# The latest Craze: Online Golf Auction Sites



## PGAPICK1 (Sep 14, 2007)

The latest craze for purchasing golf clubs in online auction sites. The reason for people to be going away from conventional sites is that you can:

Purchase Items at a better price
Can name the highest price you are willing to pay
Find great steals on used golf clubs from other people without the store mark-up
The sites are loaded with used clubs that you might like, but not be able to find in the store anymore
It's the great prices that usually drive people toward these auctions, but I also like the selection and the opportunity of winning an auction. 

I found various different sites that are available out on the web they are: 


Golfauction.com - The Best golfauction Resources and Information.

Rosey's Golf Auction

eBay - New & used electronics, cars, apparel, collectibles, sporting goods & more at low prices

Used Golf Clubs - Buy, Sell, Auction: Golf Equipment, Golf Training Aids, Used Golf Clubs

These are the best ones that I found on the web... Anyway I recently bought my last set of clubs and sold my previous clubs all at one stop on the web and nearly paid for the whole new set.

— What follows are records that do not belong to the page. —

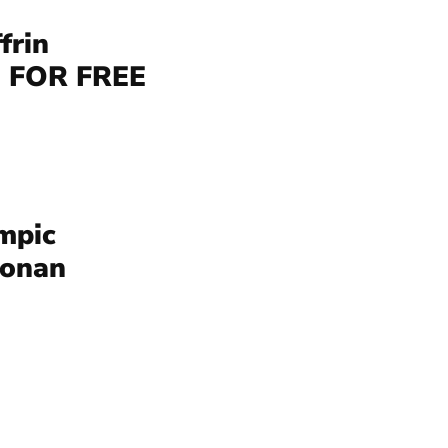
frin
 FOR FREE
mpic
Conan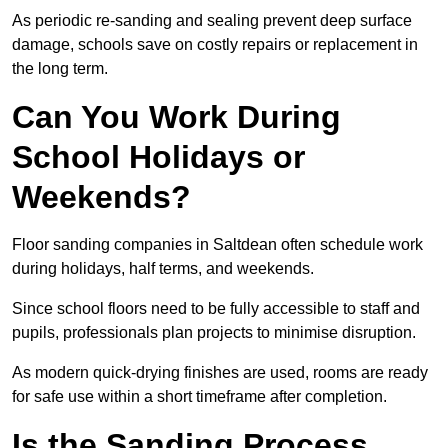
As periodic re-sanding and sealing prevent deep surface
damage, schools save on costly repairs or replacement in
the long term.
Can You Work During
School Holidays or
Weekends?
Floor sanding companies in Saltdean often schedule work
during holidays, half terms, and weekends.
Since school floors need to be fully accessible to staff and
pupils, professionals plan projects to minimise disruption.
As modern quick-drying finishes are used, rooms are ready
for safe use within a short timeframe after completion.
Is the Sanding Process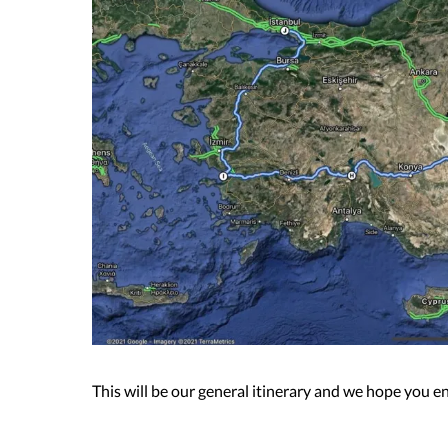
This will be our general itinerary and we hope you e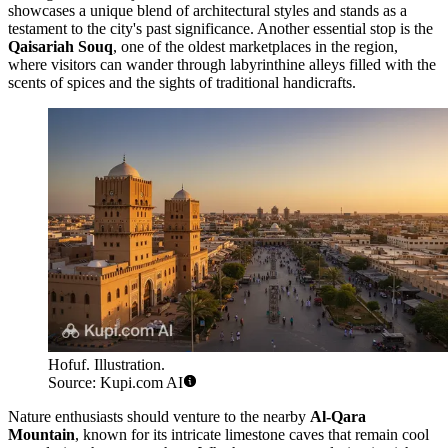
showcases a unique blend of architectural styles and stands as a
testament to the city's past significance. Another essential stop is the
Qaisariah Souq
, one of the oldest marketplaces in the region,
where visitors can wander through labyrinthine alleys filled with the
scents of spices and the sights of traditional handicrafts.
Hofuf. Illustration.
Source: Kupi.com AI
Nature enthusiasts should venture to the nearby
Al-Qara
Mountain
, known for its intricate limestone caves that remain cool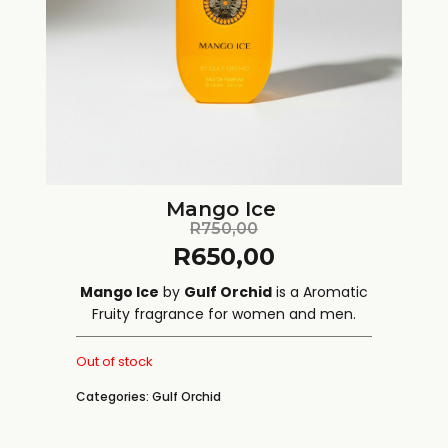
Mango Ice
R
750,00
R
650,00
Mango Ice
by
Gulf Orchid
is a Aromatic
Fruity fragrance for women and men.
Out of stock
Categories:
Gulf Orchid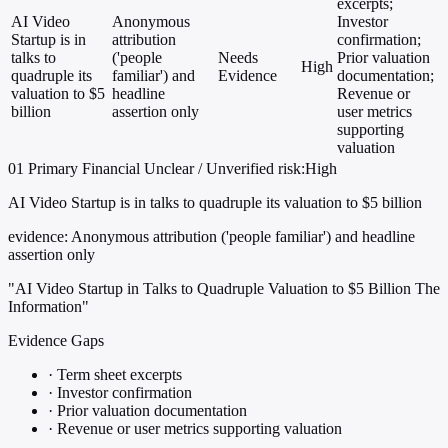
excerpts;
AI Video
Anonymous
Investor
Startup is in
attribution
confirmation;
talks to
('people
Needs
Prior valuation
High
quadruple its
familiar') and
Evidence
documentation;
valuation to $5
headline
Revenue or
billion
assertion only
user metrics
supporting
valuation
01
Primary
Financial
Unclear / Unverified
risk:High
AI Video Startup is in talks to quadruple its valuation to $5 billion
evidence:
Anonymous attribution ('people familiar') and headline
assertion only
"AI Video Startup in Talks to Quadruple Valuation to $5 Billion The
Information"
Evidence Gaps
·
Term sheet excerpts
·
Investor confirmation
·
Prior valuation documentation
·
Revenue or user metrics supporting valuation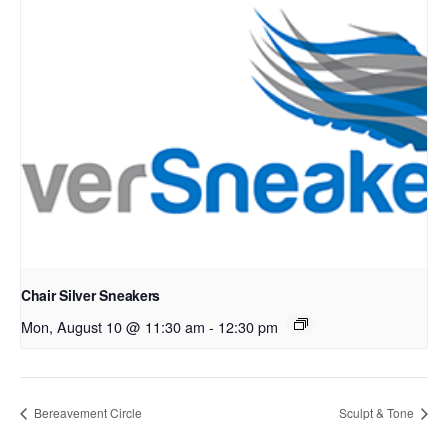
Chair Silver Sneakers
Mon, August 10 @ 11:30 am
-
12:30 pm
Bereavement Circle
Sculpt & Tone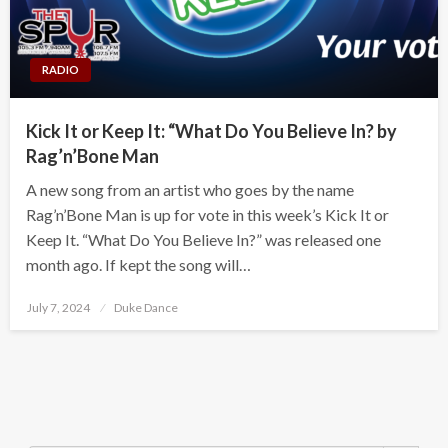
RADIO
Kick It or Keep It: “What Do You Believe In? by
Rag’n’Bone Man
A new song from an artist who goes by the name
Rag’n’Bone Man is up for vote in this week’s Kick It or
Keep It. “What Do You Believe In?” was released one
month ago. If kept the song will…
Posted
July 7, 2024
Duke Dance
on
Search Button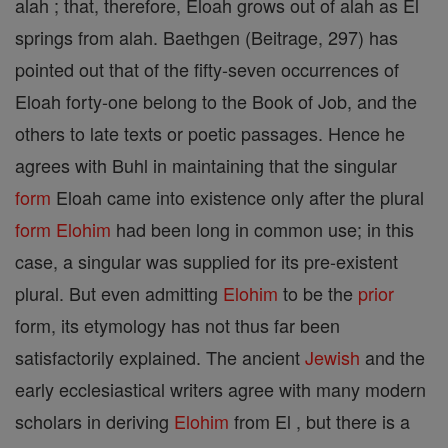
alah ; that, therefore, Eloah grows out of alah as El
springs from alah. Baethgen (Beitrage, 297) has
pointed out that of the fifty-seven occurrences of
Eloah forty-one belong to the Book of Job, and the
others to late texts or poetic passages. Hence he
agrees with Buhl in maintaining that the singular
form
Eloah came into existence only after the plural
form
Elohim
had been long in common use; in this
case, a singular was supplied for its pre-existent
plural. But even admitting
Elohim
to be the
prior
form, its etymology has not thus far been
satisfactorily explained. The ancient
Jewish
and the
early ecclesiastical writers agree with many modern
scholars in deriving
Elohim
from El , but there is a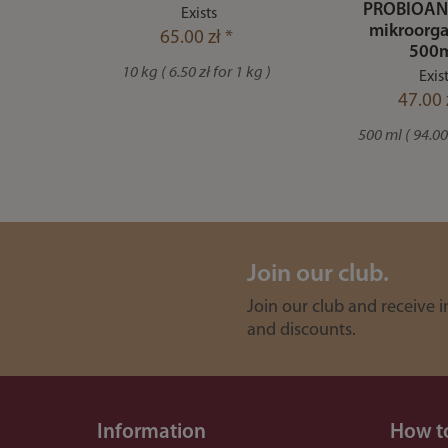
PROBIOAN
Exists
mikroorga
65.00 zł *
500
10 kg ( 6.50 zł for 1 kg )
Exis
47.00 
500 ml ( 94.00 
Join our club.
Join our club and receive 
and discounts.
Information
How t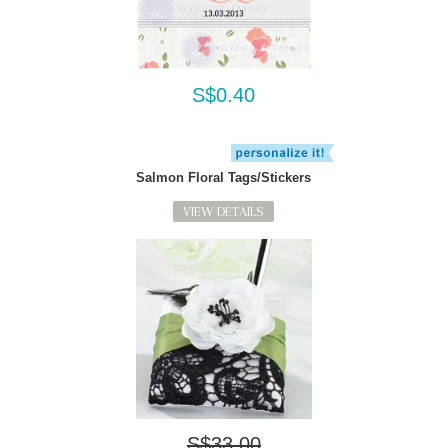
S$0.40
Salmon Floral Tags/Stickers
VIEW DETAILS
S$33.00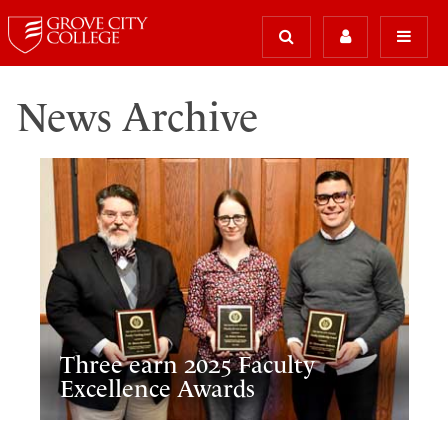
News Archive
Three earn 2025 Faculty
Excellence Awards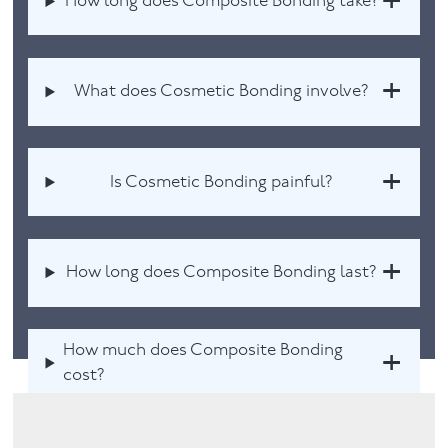
How long does Composite Bonding take?
What does Cosmetic Bonding involve?
Is Cosmetic Bonding painful?
How long does Composite Bonding last?
How much does Composite Bonding
cost?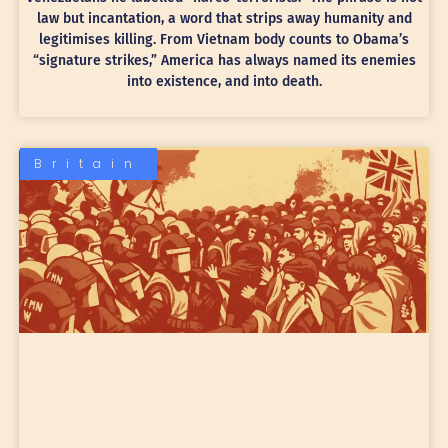
law but incantation, a word that strips away humanity and
legitimises killing. From Vietnam body counts to Obama’s
“signature strikes,” America has always named its enemies
into existence, and into death.
Britain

They are the latest craze in the golf business...


----------



## 373 (Jun 9, 2006)

I hope this isn't going to turn into an ad or we would have to delete it. Both of your posts have been basically about the exact same thing.

None the less, you're right. I tend to see something in a magazine or on the course, then see what it might cost by looking on the internet, usually at an auction site. 

Welcome to the forum. I hope you'll enjoy the fellowship here.


----------